The country’s second most senior Catholic cleric says the “smugness”
laid bare in the Anglo tapes jars with the desperate conditions many
victims of the economic collapse now suffer.
Archbishop
Diarmuid Martin said the recordings underlined the need for stronger
regulation and oversight of financial institutions to ensure they did
not abuse public trust again.
“Self-regulation works for saints,” he said.
He was speaking after a visit to the Capuchin Day Centre in Dublin where
Franciscans provide more than 750 meals daily to the city’s poor and
hand out 1,600 food parcels every week.
“The only comment I can make is, ‘think what I heard on the radio this
morning [about Anglo], think what I’ve seen here today’. They’re two
realities of Irish life — the smugness of some people and the total
insecurity and precariousness of the people here. Both of those are
linked.”
He said he had confidence in the Garda probe into activities at the bank
but cautioned that the complexities and burden of proof involved
presented challenges.

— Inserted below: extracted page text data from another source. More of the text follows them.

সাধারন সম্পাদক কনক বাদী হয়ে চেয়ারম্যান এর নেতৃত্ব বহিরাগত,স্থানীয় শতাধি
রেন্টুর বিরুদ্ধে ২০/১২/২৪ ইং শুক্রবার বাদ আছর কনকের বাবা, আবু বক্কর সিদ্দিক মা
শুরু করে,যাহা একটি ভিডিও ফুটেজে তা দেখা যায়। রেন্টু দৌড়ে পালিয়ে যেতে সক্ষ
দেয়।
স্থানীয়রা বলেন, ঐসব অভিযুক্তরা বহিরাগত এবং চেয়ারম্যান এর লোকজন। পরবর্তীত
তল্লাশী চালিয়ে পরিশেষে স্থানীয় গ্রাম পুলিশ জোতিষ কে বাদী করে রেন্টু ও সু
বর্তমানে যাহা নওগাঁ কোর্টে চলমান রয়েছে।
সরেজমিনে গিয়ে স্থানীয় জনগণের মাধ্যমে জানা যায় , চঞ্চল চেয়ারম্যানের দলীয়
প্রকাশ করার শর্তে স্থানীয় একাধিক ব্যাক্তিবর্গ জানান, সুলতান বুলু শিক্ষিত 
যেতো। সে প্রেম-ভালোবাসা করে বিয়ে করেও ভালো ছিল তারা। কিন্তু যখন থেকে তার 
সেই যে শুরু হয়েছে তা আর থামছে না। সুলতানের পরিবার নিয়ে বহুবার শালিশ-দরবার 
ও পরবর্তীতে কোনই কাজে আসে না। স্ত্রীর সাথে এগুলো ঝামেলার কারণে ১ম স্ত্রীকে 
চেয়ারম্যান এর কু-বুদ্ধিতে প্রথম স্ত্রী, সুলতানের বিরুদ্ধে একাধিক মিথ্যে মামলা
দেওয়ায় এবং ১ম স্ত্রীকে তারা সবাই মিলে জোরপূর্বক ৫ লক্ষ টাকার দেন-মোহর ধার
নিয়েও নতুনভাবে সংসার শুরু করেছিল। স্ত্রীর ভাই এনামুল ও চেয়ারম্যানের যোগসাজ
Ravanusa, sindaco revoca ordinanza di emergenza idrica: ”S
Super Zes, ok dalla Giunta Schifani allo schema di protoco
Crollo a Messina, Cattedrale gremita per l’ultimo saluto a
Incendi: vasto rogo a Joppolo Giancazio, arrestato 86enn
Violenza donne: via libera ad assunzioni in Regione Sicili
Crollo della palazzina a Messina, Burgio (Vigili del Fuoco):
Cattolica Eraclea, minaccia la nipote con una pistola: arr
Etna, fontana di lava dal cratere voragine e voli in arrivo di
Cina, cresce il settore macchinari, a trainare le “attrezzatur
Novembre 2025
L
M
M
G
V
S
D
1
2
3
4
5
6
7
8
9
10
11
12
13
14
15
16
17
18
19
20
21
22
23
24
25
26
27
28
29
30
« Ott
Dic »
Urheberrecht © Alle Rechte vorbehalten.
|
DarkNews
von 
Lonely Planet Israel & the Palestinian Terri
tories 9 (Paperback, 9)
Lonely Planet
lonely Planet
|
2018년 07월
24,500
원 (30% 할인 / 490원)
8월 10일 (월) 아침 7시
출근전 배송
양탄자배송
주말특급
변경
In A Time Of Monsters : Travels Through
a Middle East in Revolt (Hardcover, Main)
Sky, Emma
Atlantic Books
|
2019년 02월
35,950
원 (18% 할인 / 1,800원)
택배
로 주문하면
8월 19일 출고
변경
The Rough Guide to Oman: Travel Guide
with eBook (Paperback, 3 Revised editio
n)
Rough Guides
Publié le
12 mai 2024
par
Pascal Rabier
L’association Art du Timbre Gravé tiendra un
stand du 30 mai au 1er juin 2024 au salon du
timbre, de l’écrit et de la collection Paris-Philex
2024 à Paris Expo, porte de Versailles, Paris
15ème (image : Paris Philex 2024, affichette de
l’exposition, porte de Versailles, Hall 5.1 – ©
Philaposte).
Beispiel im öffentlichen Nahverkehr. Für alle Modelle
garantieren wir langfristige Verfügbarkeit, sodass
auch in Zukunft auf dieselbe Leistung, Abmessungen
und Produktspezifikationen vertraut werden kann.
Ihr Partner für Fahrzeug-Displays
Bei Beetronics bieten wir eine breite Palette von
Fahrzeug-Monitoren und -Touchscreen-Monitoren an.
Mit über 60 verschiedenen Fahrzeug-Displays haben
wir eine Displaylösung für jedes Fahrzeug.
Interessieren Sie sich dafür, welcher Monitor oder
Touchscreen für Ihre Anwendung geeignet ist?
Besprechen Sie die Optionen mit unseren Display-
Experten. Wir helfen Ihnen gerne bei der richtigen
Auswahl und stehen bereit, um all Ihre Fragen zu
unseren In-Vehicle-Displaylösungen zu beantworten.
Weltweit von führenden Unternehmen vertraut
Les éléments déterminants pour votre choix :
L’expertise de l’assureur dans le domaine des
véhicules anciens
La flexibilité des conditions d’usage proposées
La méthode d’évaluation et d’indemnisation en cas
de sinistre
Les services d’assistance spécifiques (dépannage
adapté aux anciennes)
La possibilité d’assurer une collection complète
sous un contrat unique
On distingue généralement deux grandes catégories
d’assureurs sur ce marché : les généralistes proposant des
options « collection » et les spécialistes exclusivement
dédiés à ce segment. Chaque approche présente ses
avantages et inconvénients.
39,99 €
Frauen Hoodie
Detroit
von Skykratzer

He said any other inquiry should be focused on the
facts of what happened.
“It shouldn’t be just politically motivated, it should get out the
facts, because we need a functioning economic and monetary system but we
also need to see the pitfalls that exist.
“We have to learn the lessons of the past so we can move forward in the
future. Here [at the Capuchin Centre] you see a totally other side of
the fruits of what went on in those years.”
He said questions had to be asked about how the behaviour at Anglo
evolved. “You ask yourself why is it that in such a huge institution
that ethics didn’t address the question of how you manage honestly and
transparently a business where you look after people’s monies that have
been given to you in trust?”
Parallels could be drawn with the Catholic Church, he said. “The
extraordinary complexity of the financial world can give people the
impression that, I’m not really responsible for what happened.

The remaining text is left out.